Samajwadi Party leader Mulayam Singh Yadav on Wednesday said he had ordered the police to fire at kar sevaks in Ayodhya in 1990 to protect the country’s unity and integrity, PTI reported. A lakh kar sevaks from across India had assembled in the city to construct a temple at the disputed Ram Janambhoomi-Babri Masjid site.

“If more people were required to be killed for the country’s unity and integrity, security forces would have done it,” the veteran leader said at the party’s headquarters, where his 79th birthday was celebrated.

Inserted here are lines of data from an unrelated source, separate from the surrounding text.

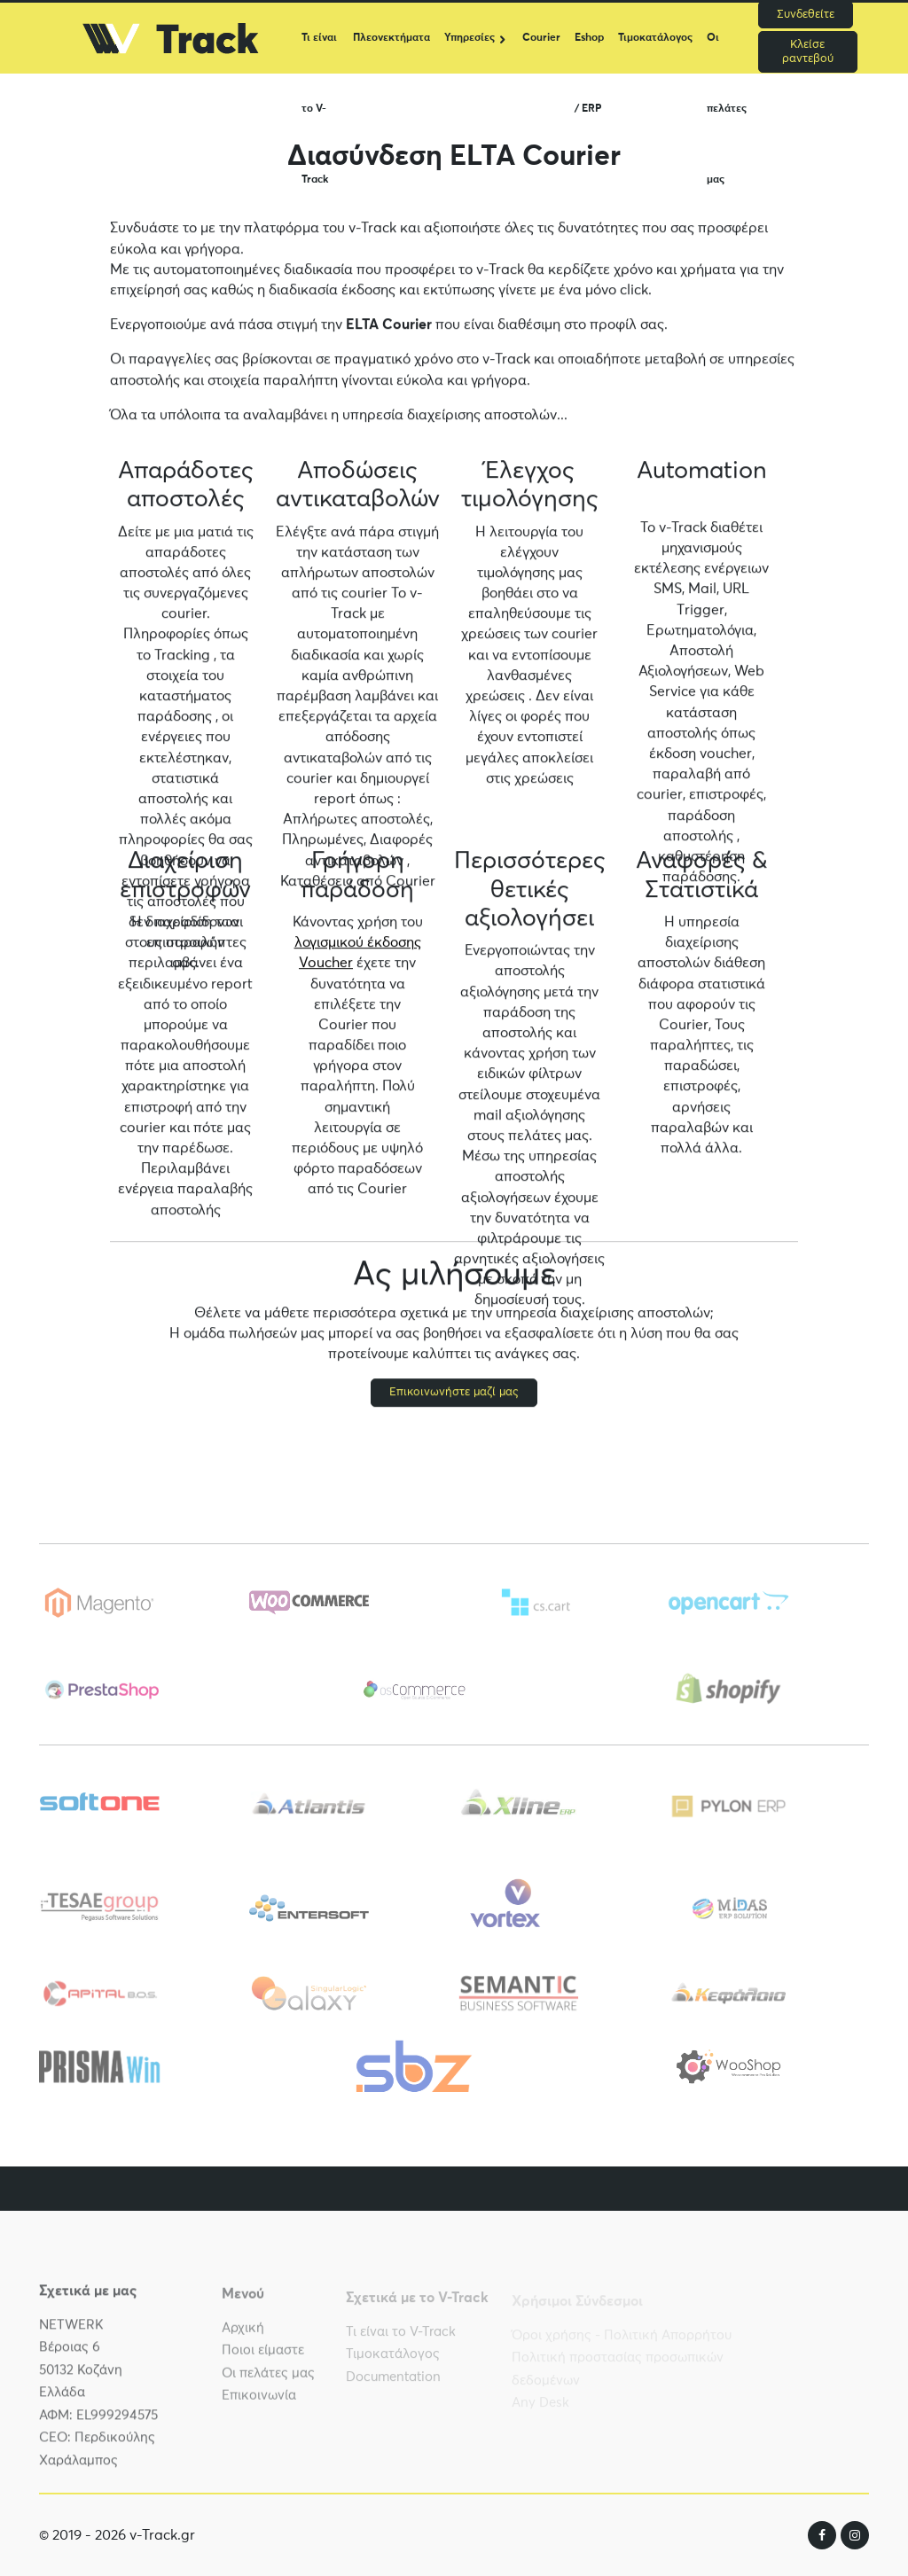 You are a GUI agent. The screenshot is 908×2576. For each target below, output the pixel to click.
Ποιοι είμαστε (263, 2357)
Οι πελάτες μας (727, 53)
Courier (541, 38)
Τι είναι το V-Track (319, 53)
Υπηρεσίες (469, 38)
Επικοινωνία (259, 2402)
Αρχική (243, 2334)
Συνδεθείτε (805, 14)
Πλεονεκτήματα (391, 38)
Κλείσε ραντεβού (808, 52)
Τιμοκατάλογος (655, 38)
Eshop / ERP (589, 53) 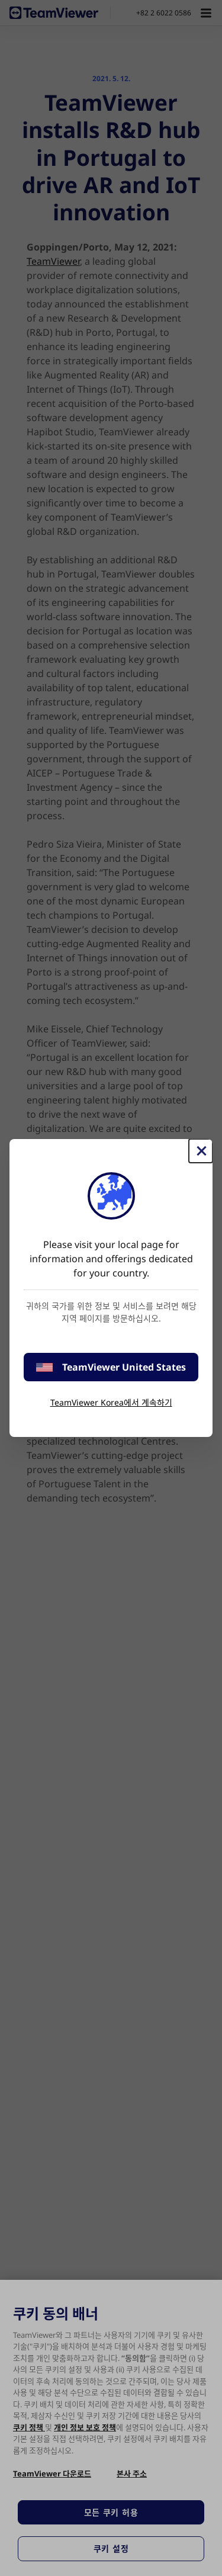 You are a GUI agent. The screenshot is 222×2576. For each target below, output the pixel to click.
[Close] (201, 1151)
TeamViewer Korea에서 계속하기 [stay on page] (111, 1402) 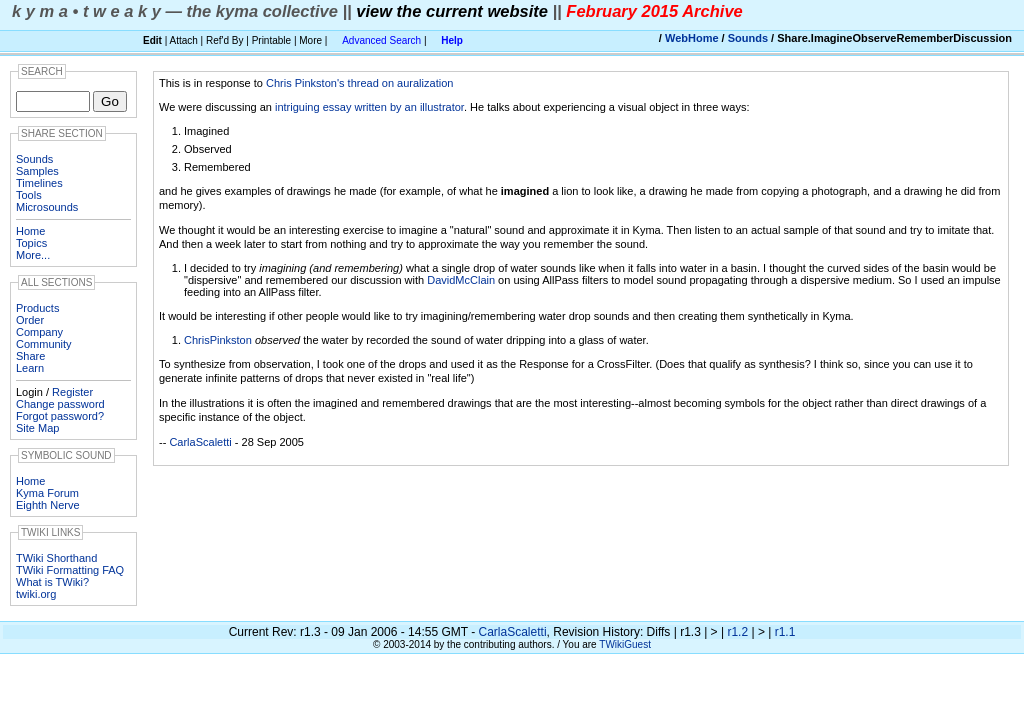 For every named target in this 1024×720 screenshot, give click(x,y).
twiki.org (36, 594)
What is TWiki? (52, 582)
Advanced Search (381, 40)
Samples (37, 171)
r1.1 (785, 632)
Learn (30, 368)
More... (33, 255)
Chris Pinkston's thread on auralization (359, 83)
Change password (60, 404)
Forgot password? (60, 416)
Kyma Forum (47, 493)
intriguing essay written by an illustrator (369, 107)
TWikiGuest (625, 644)
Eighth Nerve (48, 505)
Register (72, 392)
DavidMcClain (461, 280)
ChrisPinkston (218, 340)
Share (30, 356)
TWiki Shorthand (56, 558)
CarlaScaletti (200, 442)
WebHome (692, 38)
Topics (31, 243)
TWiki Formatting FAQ (70, 570)
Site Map (37, 428)
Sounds (748, 38)
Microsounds (47, 207)
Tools (29, 195)
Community (44, 344)
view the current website (452, 11)
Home (30, 231)
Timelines (39, 183)
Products (37, 308)
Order (30, 320)
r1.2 (737, 632)
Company (39, 332)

Earlier in November, a petitioner had moved the Supreme Court after the Allahabad High Court dismissed his plea seeking an FIR against the former chief minister of Uttar Pradesh in connection with the Ayodhya firing, The Indian Express had reported.

Yadav had made a similar statement last year. “It was needed to save the religious place [Babri Masjid] and maintain the faith of Muslims in the country,” he had said. “Even if 30 people had been killed in the firing instead of 16, I would have still not withdrawn my decision.”

All is well

Meanwhile, the Samajwadi Party leader said during Wednesday’s event that there was no rift between him and his son Akhilesh Yadav, PTI reported.

“He is a son first and a leader later,” he told party workers.

In October, Akhilesh Yadav was re-elected as the party’s national president for five years at the Samajwadi Party’s national convention in Agra. There were reports of a feud between him and his father, who was reportedly unhappy with the party’s dismal performance in the Assembly elections in Uttar Pradesh in March, where it won only 47 seats.

The first sign of tensions between the two began to appear in September 2016, when Mulayam Singh Yadav appointed his brother Shivpal Yadav as the state party president. That forced Akhilesh Yadav to remove Shivpal from the Cabinet.